(Stored items from a collection)
____________

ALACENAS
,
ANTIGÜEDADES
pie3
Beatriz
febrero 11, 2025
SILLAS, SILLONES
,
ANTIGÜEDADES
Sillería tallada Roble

____________

▶ **TASK ITEM**:
Return all the lines shown above, precisely as they stand.

▶ **RESULT BELOW**:
ALACENAS
,
ANTIGÜEDADES
pie3
Beatriz
febrero 11, 2025
SILLAS, SILLONES
,
ANTIGÜEDADES
Sillería tallada Roble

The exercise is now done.